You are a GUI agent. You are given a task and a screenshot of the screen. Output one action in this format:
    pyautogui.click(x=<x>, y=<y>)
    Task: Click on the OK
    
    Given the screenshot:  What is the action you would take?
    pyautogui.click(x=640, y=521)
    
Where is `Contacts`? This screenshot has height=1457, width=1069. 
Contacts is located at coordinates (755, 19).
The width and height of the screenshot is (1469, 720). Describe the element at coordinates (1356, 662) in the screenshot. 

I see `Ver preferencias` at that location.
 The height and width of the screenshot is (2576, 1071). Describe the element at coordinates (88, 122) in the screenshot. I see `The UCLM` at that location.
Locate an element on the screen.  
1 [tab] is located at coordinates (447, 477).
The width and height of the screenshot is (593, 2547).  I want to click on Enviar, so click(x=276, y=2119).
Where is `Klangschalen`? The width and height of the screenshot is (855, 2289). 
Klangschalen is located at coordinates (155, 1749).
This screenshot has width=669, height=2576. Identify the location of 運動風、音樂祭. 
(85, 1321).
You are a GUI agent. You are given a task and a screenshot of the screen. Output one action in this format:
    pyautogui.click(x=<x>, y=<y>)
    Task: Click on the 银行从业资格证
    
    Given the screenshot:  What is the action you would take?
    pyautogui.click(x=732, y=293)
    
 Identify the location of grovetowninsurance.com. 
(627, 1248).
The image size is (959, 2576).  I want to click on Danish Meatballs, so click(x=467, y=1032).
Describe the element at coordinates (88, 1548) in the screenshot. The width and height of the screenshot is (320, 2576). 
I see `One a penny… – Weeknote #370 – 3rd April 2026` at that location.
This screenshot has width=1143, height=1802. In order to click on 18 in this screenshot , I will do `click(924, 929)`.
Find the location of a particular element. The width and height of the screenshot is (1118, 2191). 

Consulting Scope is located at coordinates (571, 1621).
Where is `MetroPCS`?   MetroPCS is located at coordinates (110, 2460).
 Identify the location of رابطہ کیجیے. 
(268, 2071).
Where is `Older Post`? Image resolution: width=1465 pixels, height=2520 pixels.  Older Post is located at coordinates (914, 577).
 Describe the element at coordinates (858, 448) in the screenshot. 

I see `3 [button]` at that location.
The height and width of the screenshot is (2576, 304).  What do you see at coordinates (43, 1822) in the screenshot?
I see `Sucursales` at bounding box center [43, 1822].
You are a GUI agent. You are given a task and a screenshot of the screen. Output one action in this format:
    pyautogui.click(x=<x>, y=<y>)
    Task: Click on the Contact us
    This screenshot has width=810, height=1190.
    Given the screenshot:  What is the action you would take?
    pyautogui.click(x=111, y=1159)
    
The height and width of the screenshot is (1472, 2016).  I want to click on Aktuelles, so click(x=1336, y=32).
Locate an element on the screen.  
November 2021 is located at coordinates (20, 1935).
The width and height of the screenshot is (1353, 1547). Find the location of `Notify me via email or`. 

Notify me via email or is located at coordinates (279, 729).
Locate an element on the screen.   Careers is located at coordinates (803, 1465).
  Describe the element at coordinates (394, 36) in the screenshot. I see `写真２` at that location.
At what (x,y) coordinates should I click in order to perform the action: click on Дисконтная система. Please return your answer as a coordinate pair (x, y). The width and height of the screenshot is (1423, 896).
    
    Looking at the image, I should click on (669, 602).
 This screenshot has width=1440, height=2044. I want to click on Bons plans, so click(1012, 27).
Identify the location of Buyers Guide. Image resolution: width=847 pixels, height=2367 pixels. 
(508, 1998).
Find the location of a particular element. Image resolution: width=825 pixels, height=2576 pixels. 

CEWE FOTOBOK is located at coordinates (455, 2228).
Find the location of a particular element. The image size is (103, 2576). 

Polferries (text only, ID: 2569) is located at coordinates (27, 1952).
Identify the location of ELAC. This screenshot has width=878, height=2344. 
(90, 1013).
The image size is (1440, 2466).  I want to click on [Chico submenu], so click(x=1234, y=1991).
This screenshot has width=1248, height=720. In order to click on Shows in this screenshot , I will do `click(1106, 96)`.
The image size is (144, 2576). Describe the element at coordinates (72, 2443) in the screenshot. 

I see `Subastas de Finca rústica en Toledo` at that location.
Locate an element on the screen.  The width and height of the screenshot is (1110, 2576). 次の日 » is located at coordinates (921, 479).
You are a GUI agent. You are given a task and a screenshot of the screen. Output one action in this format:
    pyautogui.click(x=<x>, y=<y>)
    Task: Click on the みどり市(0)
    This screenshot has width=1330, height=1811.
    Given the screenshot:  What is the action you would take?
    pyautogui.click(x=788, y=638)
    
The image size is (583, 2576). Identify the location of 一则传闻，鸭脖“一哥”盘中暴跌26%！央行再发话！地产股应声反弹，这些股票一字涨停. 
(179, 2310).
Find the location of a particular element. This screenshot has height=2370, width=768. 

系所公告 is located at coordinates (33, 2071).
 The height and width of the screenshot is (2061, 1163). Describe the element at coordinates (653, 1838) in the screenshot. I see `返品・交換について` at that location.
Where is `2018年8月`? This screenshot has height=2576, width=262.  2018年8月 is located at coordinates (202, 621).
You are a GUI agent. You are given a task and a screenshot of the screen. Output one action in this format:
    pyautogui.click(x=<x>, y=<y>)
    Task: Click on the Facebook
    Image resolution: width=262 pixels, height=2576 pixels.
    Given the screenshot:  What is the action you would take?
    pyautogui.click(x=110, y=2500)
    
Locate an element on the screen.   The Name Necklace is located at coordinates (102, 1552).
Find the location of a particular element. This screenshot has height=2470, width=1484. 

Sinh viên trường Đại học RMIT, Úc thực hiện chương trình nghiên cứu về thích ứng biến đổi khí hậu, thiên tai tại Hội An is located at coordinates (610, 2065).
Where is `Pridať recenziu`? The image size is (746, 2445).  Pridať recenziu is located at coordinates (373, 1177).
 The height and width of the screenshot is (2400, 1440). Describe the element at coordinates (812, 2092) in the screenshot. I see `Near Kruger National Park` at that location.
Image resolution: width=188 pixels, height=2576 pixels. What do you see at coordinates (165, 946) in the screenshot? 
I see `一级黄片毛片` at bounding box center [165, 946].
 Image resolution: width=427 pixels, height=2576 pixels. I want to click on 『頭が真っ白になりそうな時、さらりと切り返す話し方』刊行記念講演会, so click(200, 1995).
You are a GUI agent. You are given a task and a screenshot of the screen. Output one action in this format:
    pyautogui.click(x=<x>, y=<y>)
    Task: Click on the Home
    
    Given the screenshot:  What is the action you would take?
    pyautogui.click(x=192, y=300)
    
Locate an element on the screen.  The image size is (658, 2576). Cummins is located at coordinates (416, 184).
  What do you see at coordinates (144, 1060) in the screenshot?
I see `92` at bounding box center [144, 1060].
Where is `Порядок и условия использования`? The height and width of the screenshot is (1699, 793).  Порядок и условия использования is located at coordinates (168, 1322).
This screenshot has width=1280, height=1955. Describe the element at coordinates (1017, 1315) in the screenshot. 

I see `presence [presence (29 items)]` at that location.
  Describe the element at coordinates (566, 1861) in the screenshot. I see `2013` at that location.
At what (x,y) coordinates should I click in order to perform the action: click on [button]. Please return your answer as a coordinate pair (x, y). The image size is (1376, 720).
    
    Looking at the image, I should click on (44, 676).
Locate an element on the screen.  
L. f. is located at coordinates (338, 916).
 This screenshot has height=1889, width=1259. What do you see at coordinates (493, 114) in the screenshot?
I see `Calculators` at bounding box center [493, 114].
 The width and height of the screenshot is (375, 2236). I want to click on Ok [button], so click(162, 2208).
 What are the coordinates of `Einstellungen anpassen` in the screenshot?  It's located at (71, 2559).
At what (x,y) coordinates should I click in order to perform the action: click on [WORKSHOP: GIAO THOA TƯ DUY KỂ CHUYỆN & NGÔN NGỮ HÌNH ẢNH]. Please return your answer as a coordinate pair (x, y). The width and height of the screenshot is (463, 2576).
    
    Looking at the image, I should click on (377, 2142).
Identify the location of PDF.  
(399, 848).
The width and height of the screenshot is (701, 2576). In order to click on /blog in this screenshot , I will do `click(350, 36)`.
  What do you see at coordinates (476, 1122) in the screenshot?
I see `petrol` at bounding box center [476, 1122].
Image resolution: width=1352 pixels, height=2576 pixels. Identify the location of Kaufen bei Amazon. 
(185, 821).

**PROBLEM DETAILS:**
Please return exactly the lines that run from the line with "Task: Click on the Home" through the end of the records above, both included, and nothing more.

**EXERCISE OUTPUT:**
    Task: Click on the Home
    
    Given the screenshot:  What is the action you would take?
    pyautogui.click(x=192, y=300)
    
Locate an element on the screen.  The image size is (658, 2576). Cummins is located at coordinates (416, 184).
  What do you see at coordinates (144, 1060) in the screenshot?
I see `92` at bounding box center [144, 1060].
Where is `Порядок и условия использования`? The height and width of the screenshot is (1699, 793).  Порядок и условия использования is located at coordinates (168, 1322).
This screenshot has width=1280, height=1955. Describe the element at coordinates (1017, 1315) in the screenshot. 

I see `presence [presence (29 items)]` at that location.
  Describe the element at coordinates (566, 1861) in the screenshot. I see `2013` at that location.
At what (x,y) coordinates should I click in order to perform the action: click on [button]. Please return your answer as a coordinate pair (x, y). The image size is (1376, 720).
    
    Looking at the image, I should click on (44, 676).
Locate an element on the screen.  
L. f. is located at coordinates (338, 916).
 This screenshot has height=1889, width=1259. What do you see at coordinates (493, 114) in the screenshot?
I see `Calculators` at bounding box center [493, 114].
 The width and height of the screenshot is (375, 2236). I want to click on Ok [button], so click(162, 2208).
 What are the coordinates of `Einstellungen anpassen` in the screenshot?  It's located at (71, 2559).
At what (x,y) coordinates should I click in order to perform the action: click on [WORKSHOP: GIAO THOA TƯ DUY KỂ CHUYỆN & NGÔN NGỮ HÌNH ẢNH]. Please return your answer as a coordinate pair (x, y). The width and height of the screenshot is (463, 2576).
    
    Looking at the image, I should click on (377, 2142).
Identify the location of PDF.  
(399, 848).
The width and height of the screenshot is (701, 2576). In order to click on /blog in this screenshot , I will do `click(350, 36)`.
  What do you see at coordinates (476, 1122) in the screenshot?
I see `petrol` at bounding box center [476, 1122].
Image resolution: width=1352 pixels, height=2576 pixels. Identify the location of Kaufen bei Amazon. 
(185, 821).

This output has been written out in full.